I use Spring Batch
in order to copy data between the same collection in different Mongo
databases. As given in the following batch config, I use 2 steps; first delete the existing records and then insert records based on the query. I am sending 2 jobParameters from a service as “collectionName” and “query” and get these parameters from reader and writers.
BatchConfing:
@Bean
public Job job(JobRepository jobRepository,
@Qualifier("transactionManager") PlatformTransactionManager transactionManager,
@Qualifier("sourceMongoTemplate") MongoTemplate sourceMongoTemplate,
@Qualifier("targetMongoTemplate") MongoTemplate targetMongoTemplate,
@Qualifier("deleteTasklet") DeleteTasklet deleteTasklet) {
return new JobBuilder("job", jobRepository)
.incrementer(new RunIdIncrementer())
.start(deleteStep(jobRepository, transactionManager, deleteTasklet))
.next(insertData(jobRepository, transactionManager, sourceMongoTemplate, targetMongoTemplate))
.listener(new MigrationJobCompletionListener("job"))
.build();
}
@Bean
public Step deleteStep(JobRepository jobRepository,
PlatformTransactionManager transactionManager,
DeleteTasklet deleteTasklet) {
return new StepBuilder("deleteStep", jobRepository)

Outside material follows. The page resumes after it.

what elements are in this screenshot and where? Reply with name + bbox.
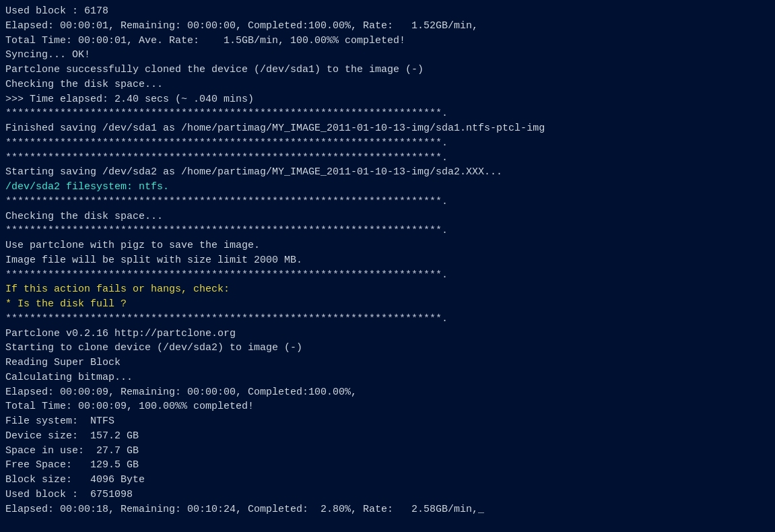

.tasklet(deleteTasklet, transactionManager)
.listener(new MigrationStepListener("deleteStep"))
.build();
}
@Bean
public Step insertStep(JobRepository jobRepository,
PlatformTransactionManager transactionManager,
MongoTemplate sourceMongoTemplate,
MongoTemplate targetMongoTemplate) {
return new StepBuilder("insertStep", jobRepository)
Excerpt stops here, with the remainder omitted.